• [Exercise directions]: Search the records for the word "эфир" and copy every line in which it occurs.
*** Opening of Data to use ***
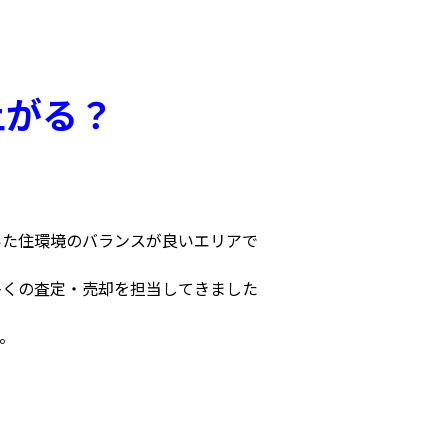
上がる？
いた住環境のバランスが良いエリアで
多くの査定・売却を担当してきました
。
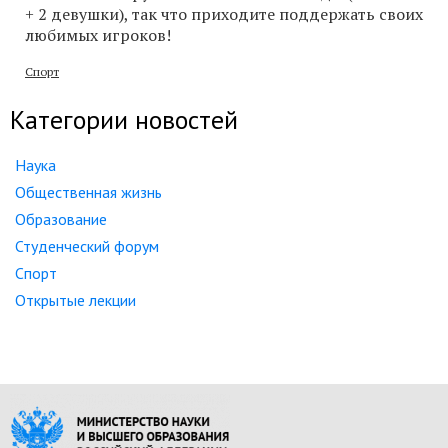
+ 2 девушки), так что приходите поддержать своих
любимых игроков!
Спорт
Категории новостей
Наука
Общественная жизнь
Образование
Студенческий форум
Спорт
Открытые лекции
*** Close of Data to use ***
*** Opening of Data to use ***
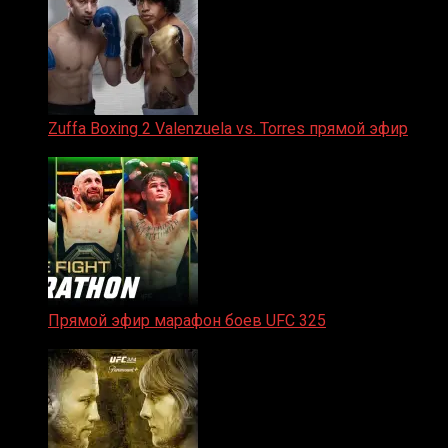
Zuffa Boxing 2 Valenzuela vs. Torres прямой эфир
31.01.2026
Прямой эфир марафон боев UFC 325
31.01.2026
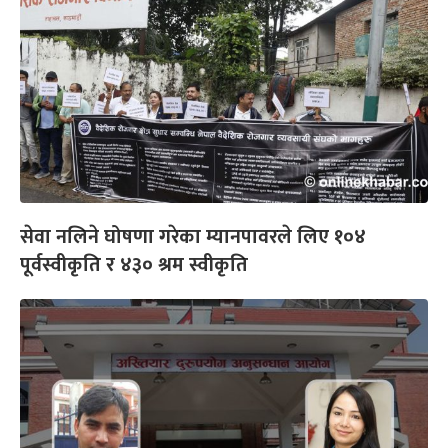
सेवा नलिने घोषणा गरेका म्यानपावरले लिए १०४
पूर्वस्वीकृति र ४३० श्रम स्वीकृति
*** Close of Data to use ***
• [Exercise response]:
Zuffa Boxing 2 Valenzuela vs. Torres прямой эфир
Прямой эфир марафон боев UFC 325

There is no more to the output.